Barabai (ANTARA) - Kapolres Hulu Sungai Tengah (HST), Polda Kalimantan Selatan (Kalsel) AKBP Jupri JHP Tampubolon mulai melakukan penyelidikan untuk merespons informasi dugaan adanya penjualan LPG subsidi 3 kilogram dari pangkalan di HST hingga lintas provinsi.
"Informasi seperti tadi yang kita temukan di dalam rapat (dugaan penjualan gas subsidi lintas provinsi) nanti akan kita tindaklanjuti dengan penyelidikan," kata Kapolres di Barabai, Hulu Sungai Tengah, Rabu.

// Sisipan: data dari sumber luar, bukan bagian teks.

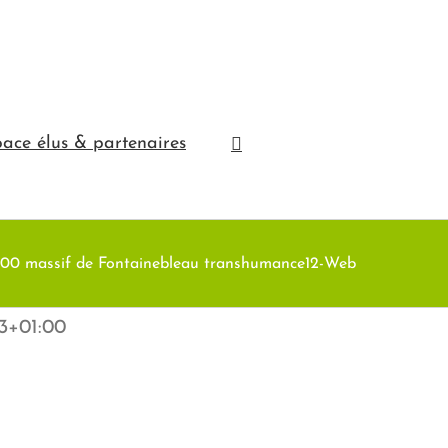
ace élus & partenaires
00 massif de Fontainebleau transhumance12-Web
13+01:00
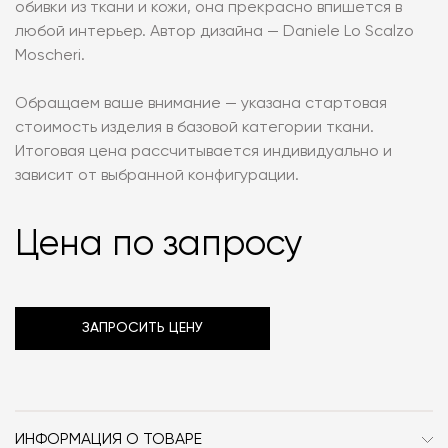
обивки из ткани и кожи, она прекрасно впишется в
любой интерьер. Автор дизайна — Daniele Lo Scalzo
Moscheri.
Обращаем ваше внимание — указана стартовая
стоимость изделия в базовой категории ткани.
Итоговая цена рассчитывается индивидуально и
зависит от выбранной конфигурации.
Цена по запросу
ЗАПРОСИТЬ ЦЕНУ
ИНФОРМАЦИЯ О ТОВАРЕ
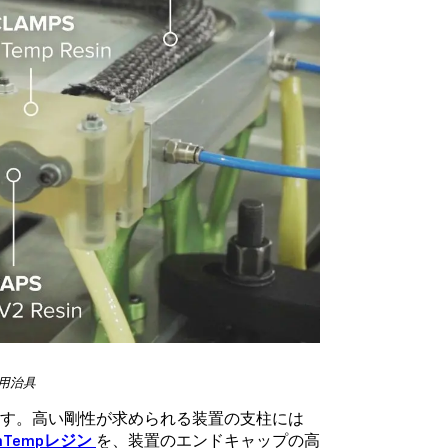
用治具
す。高い剛性が求められる装置の支柱には
ghTempレジン
を、装置のエンドキャップの高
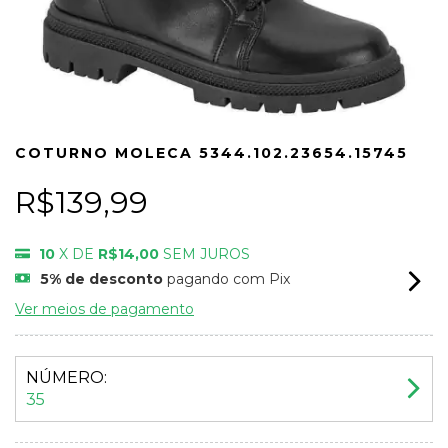
COTURNO MOLECA 5344.102.23654.15745
R$139,99
10
X DE
R$14,00
SEM JUROS
5% de desconto
pagando com Pix
Ver meios de pagamento
NÚMERO:
35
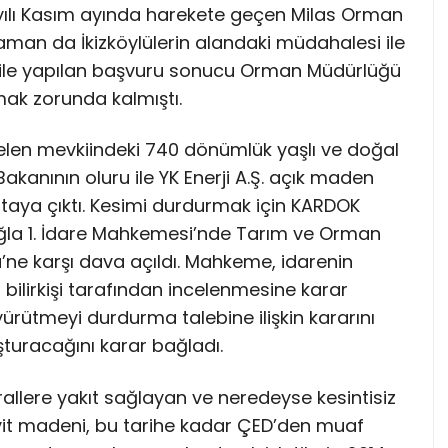
 yılı Kasım ayında harekete geçen Milas Orman
man da İkizköylülerin alandaki müdahalesi ile
e ile yapılan başvuru sonucu Orman Müdürlüğü
mak zorunda kalmıştı.
kbelen mevkiindeki 740 dönümlük yaşlı ve doğal
kanının oluru ile YK Enerji A.Ş. açık maden
 ortaya çıktı. Kesimi durdurmak için KARDOK
ğla 1. İdare Mahkemesi’nde Tarım ve Orman
ne karşı dava açıldı. Mahkeme, idarenin
ilirkişi tarafından incelenmesine karar
ürütmeyi durdurma talebine ilişkin kararını
şturacağını karar bağladı.
allere yakıt sağlayan ve neredeyse kesintisiz
yit madeni, bu tarihe kadar ÇED’den muaf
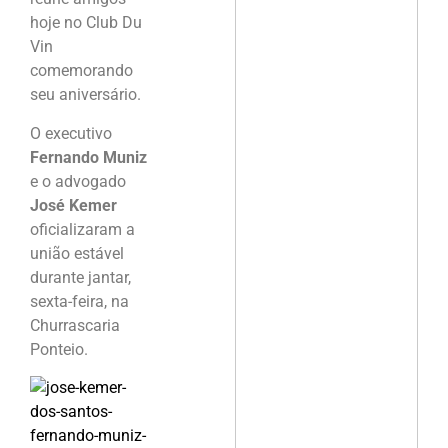
hoje no Club Du
Vin
comemorando
seu aniversário.
O executivo
Fernando Muniz
e o advogado
José Kemer
oficializaram a
união estável
durante jantar,
sexta-feira, na
Churrascaria
Ponteio.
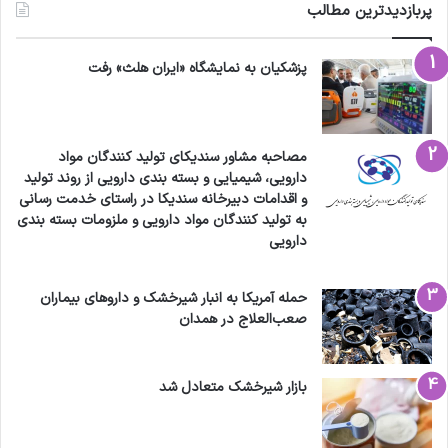
پربازدیدترین مطالب
پزشکیان به نمایشگاه «ایران هلث» رفت
مصاحبه مشاور سندیکای تولید کنندگان مواد
دارویی، شیمیایی و بسته بندی دارویی از روند تولید
و اقدامات دبیرخانه سندیکا در راستای خدمت رسانی
به تولید کنندگان مواد دارویی و ملزومات بسته بندی
دارویی
حمله آمریکا به انبار شیرخشک و داروهای بیماران
صعب‌العلاج در همدان
بازار شیرخشک متعادل شد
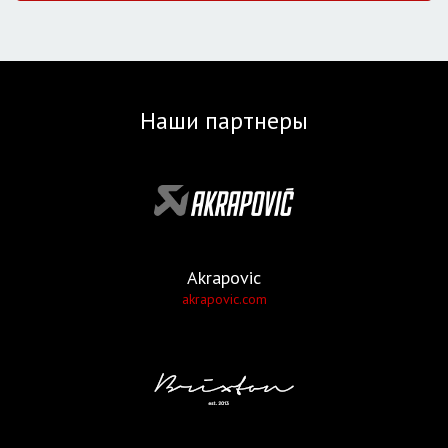
Наши партнеры
Akrapovic
akrapovic.com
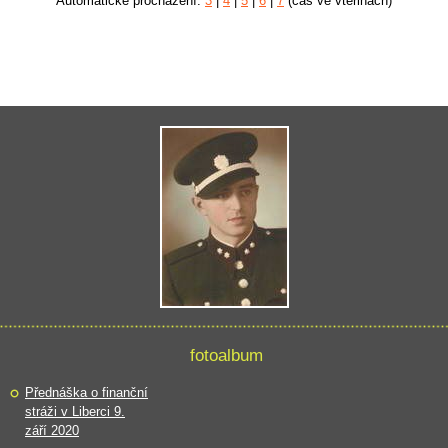
Automatické procházení:
3
|
4
|
5
|
6
|
7
(čas ve vteřinách)
fotoalbum
Přednáška o finanční
stráži v Liberci 9.
září 2020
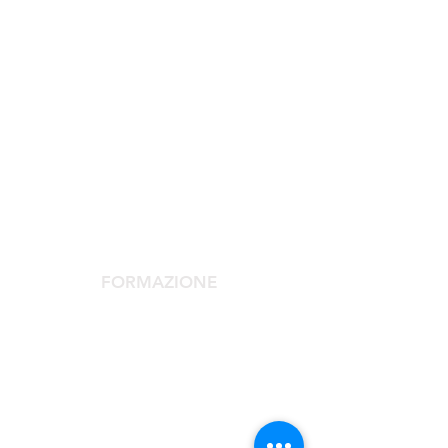
SOCIETÀ SCIENTIFICA
La Società Scientifica
Comitato Scientifico
Servizi dedicati ai soci
FORMAZIONE
Congresso Agorà
Agorà Up To Date
Scuola Medicina Estetica
Corso Laser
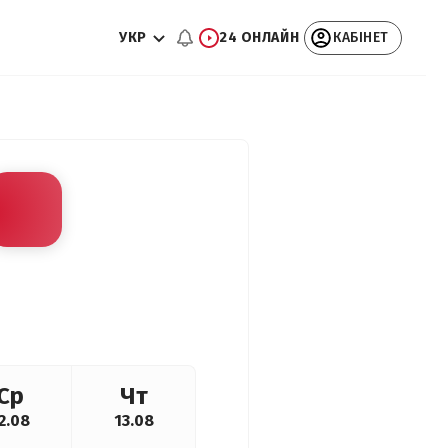
УКР
24 ОНЛАЙН
КАБІНЕТ
Ср
Чт
2.08
13.08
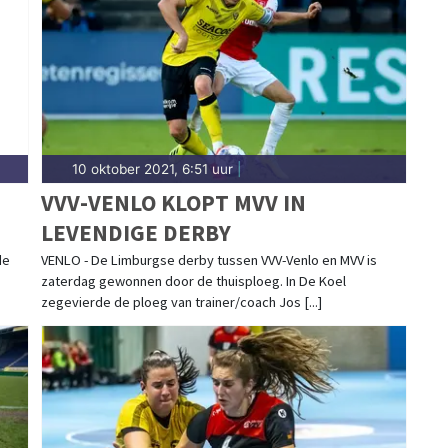
d en betrokken. Blijf op de hoogte van alle sportieve
10 oktober 2021, 6:51 uur
|
VVV-VENLO KLOPT MVV IN
LEVENDIGE DERBY
de
VENLO - De Limburgse derby tussen VVV-Venlo en MVV is
zaterdag gewonnen door de thuisploeg. In De Koel
zegevierde de ploeg van trainer/coach Jos [...]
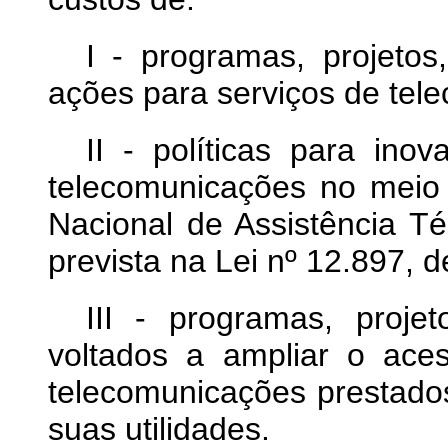
I - programas, projetos,
ações para serviços de tel
II - políticas para ino
telecomunicações no meio 
Nacional de Assistência Té
prevista na Lei nº 12.897,
III - programas, proje
voltados a ampliar o ace
telecomunicações prestado
suas utilidades.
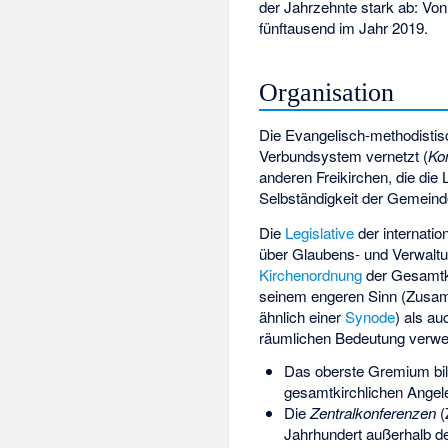
der Jahrzehnte stark ab: Vo
fünftausend im Jahr 2019.
Organisation
Die Evangelisch-methodistisc
Verbundsystem vernetzt (
Ko
anderen Freikirchen, die die 
Selbständigkeit der Gemein
Die
Legislative
der internati
über Glaubens- und Verwaltu
Kirchenordnung
der Gesamtki
seinem engeren Sinn (Zusa
ähnlich einer
Synode
) als au
räumlichen Bedeutung verwe
Das oberste Gremium bil
gesamtkirchlichen Angel
Die
Zentralkonferenzen
(
Jahrhundert außerhalb d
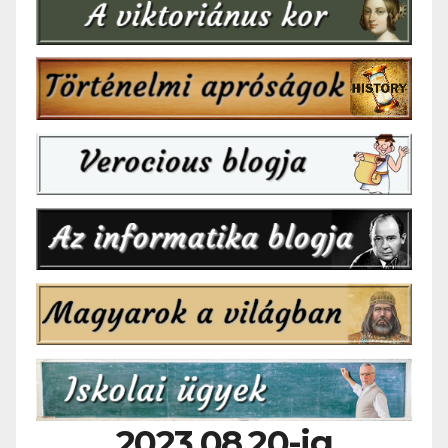
2023.08.20-ig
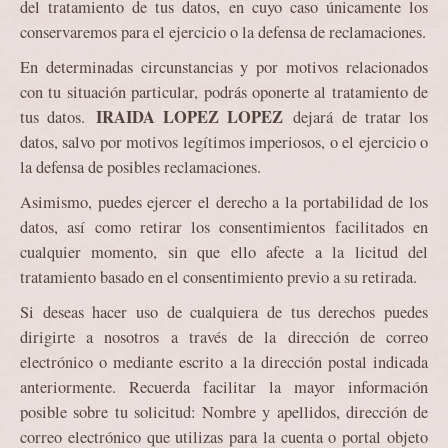
del tratamiento de tus datos, en cuyo caso únicamente los
conservaremos para el ejercicio o la defensa de reclamaciones.
En determinadas circunstancias y por motivos relacionados
con tu situación particular, podrás oponerte al tratamiento de
IRAIDA LOPEZ LOPEZ
tus datos.
dejará de tratar los
datos, salvo por motivos legítimos imperiosos, o el ejercicio o
la defensa de posibles reclamaciones.
Asimismo, puedes ejercer el derecho a la portabilidad de los
datos, así como retirar los consentimientos facilitados en
cualquier momento, sin que ello afecte a la licitud del
tratamiento basado en el consentimiento previo a su retirada.
Si deseas hacer uso de cualquiera de tus derechos puedes
dirigirte a nosotros a través de la dirección de correo
electrónico o mediante escrito a la dirección postal indicada
anteriormente. Recuerda facilitar la mayor información
posible sobre tu solicitud: Nombre y apellidos, dirección de
correo electrónico que utilizas para la cuenta o portal objeto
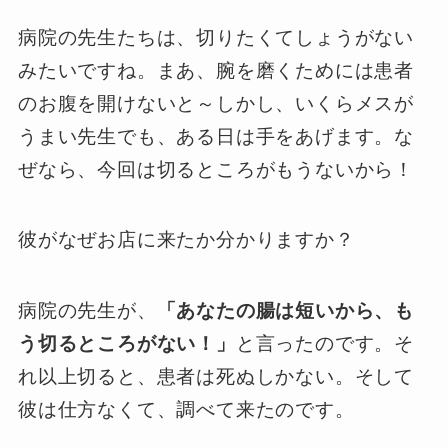
病院の先生たちは、切りたくてしょうがない
みたいですね。まあ、腕を磨くためには患者
のお腹を開けないと～しかし、いくらメスが
うまい先生でも、ある日は手をあげます。な
ぜなら、今回は切るところがもうないから！
彼がなぜお店に来たか分かりますか？
病院の先生が、
「あなたの腸は短いから、も
う切るところがない！」
と言ったのです。そ
れ以上切ると、患者は死ぬしかない。そして
彼は仕方なくて、調べて来たのです。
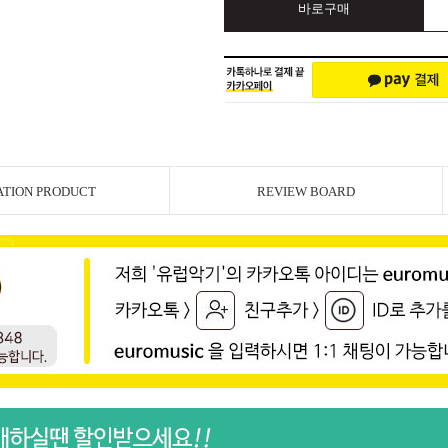
바로구매
ATION PRODUCT
REVIEW BOARD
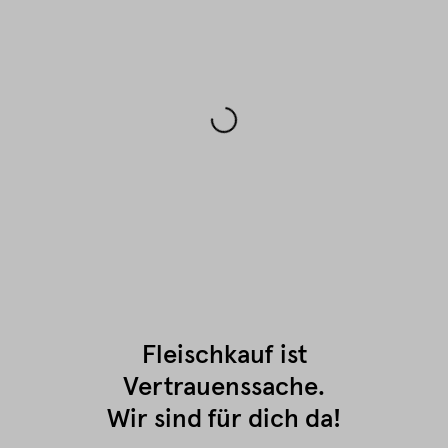
Fleischkauf ist
Vertrauenssache.
Wir sind für dich da!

Baca juga: Pangkalan nakal di HST diduga jual LPG subsidi 3 kilogram hingga lintas provinsi
Ia melanjutkan, saat ini di Kabupaten HST total ada sebanyak enam agen dan 367 pangkalan gas LPG dan pihaknya akan melaksanakan pengawasan secara langsung.
"Kita Polres HST bersama Pemda melalui Satgas Pangan akan aktif melaksanakan pengawasan secara langsung, baik ke agen, pangkalan, pasar, maupun menindaklanjuti aduan masyarakat," jelasnya.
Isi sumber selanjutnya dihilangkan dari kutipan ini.